Above my desk, fixed to a nail via a tiny blue paper clip, hangs a postcard reproduction of 'Untitled 1958-59' by Mark Rothko. It's a colourful piece, awash with reds, blues, violets and browns in the inimitable Rothko style. It's very wide, very mental and very typical of his work. I like it... a bit.
I know very little about Rothko other than he's American, very recognisable and stylised in his work, and that he killed himself. Hardly a qualified observer, am I? I shall have to watch one of the two documentaries about him that I downloaded shortly after visiting the exhibition of his gigantic works at the Tate Modern.
I liked seeing his paintings - but even more enjoyable was reading the little stories behind them. Cornerstone of the exhibition was the 'Four Seasons' series commissioned by the US beverage company, Seagram, to hang in their impressive New York restaurant. The small print on the walls of the Tate Modern informed me (and Wikipedia subsequently reminded me) that these vertically-hung slabs of red, orange, black and brown rectangles and rounded-squares took several months and many thousands of dollars to produce. I stared and stared and tried to imagine what his Seagram paymasters would have made of these finished pieces? And what would it have been like to dine within these gloomy and overbearing surroundings? Rothko later said of his work that he had wanted to create "something that will ruin the appetite of every son-of-a-bitch who ever eats in that room". Then he went that extra bit further and elected to keep the pictures for himself, returning the huge fee back to Seagram, telling them to shove it. He'd visited the restaurant space, thought carefully about what he was doing, and withdrawn from his own project.

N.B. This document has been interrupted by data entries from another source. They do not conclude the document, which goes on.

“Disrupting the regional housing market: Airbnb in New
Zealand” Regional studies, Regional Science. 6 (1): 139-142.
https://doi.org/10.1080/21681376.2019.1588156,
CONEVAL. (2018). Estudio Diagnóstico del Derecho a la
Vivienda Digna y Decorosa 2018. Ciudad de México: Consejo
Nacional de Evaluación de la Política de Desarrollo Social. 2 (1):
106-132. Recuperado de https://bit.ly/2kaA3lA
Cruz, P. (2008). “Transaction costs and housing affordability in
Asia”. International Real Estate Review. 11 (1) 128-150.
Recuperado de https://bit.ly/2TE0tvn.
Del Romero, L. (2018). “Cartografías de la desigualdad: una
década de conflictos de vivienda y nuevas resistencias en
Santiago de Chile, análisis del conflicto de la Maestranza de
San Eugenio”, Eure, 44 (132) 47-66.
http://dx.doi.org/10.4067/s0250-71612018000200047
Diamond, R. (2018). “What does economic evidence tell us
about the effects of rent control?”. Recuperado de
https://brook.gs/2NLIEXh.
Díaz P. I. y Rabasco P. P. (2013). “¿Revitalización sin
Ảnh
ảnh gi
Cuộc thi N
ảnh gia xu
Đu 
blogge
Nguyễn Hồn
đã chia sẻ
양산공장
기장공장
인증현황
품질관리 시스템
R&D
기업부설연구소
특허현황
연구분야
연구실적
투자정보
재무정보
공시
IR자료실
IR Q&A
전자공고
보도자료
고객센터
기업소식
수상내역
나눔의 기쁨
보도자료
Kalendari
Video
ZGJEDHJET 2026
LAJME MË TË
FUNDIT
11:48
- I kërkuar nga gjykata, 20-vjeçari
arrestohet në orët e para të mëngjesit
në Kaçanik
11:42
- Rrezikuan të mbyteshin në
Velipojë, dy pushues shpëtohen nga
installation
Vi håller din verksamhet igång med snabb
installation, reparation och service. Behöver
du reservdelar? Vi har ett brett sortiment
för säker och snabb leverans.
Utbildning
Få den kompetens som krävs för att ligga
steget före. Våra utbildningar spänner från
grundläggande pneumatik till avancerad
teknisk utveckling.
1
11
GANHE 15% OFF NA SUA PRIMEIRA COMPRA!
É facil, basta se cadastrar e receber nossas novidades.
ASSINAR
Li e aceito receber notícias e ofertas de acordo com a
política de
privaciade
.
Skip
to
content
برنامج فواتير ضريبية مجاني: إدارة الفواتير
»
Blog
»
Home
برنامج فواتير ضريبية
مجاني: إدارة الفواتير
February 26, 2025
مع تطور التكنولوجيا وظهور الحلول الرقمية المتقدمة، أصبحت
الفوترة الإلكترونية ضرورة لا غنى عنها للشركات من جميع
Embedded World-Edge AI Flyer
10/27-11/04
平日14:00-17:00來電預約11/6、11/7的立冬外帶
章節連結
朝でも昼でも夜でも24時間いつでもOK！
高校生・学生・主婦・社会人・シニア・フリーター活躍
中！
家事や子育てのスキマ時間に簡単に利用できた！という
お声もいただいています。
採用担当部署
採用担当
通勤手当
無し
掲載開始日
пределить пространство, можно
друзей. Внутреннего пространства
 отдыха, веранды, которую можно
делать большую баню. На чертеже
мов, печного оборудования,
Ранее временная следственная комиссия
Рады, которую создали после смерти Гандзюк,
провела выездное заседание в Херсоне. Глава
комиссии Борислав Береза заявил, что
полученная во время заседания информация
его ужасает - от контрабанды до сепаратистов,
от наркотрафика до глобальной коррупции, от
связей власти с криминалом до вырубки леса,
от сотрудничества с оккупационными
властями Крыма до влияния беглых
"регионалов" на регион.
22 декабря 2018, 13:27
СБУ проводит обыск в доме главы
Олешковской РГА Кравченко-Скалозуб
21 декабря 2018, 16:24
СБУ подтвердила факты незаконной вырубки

In another, darkened corner of the Tate Modern stood a series of black-on-nearly-black square canvases. The lights were purposely low in this gallery, so all one could see was the eternal blackness, darkness and doom. I again read the small print to discover that these oppressively bleak boards were intended for a little chapel in Houston. In my mind's ear, I could imagine the glorious scene when Rothko handed them over to, presumably, a grateful little old church lady: "Thankyou so much, Mr Rothko, they're lovely. Um... they're a little dark, aren't they?"
I laughed out loud in the gallery as I thought of these irretrievably dark canvases blocking the light and sucking the soul out of that tiny chapel. They could hardly have refused his donation, could they? Then I wondered what Rothko himself would have made of this exhibition as a whole, complete with infra red photography and x-rays designed to lay bare the great artist's otherwise invisible brushwork.
He might have found it funny, he might have found it strange. Or he might have thrown an almighty big strop and burned the place down.
I do hope it's the latter. There's nothing more refreshing and inspiring than a properly grouchy curmudgeon.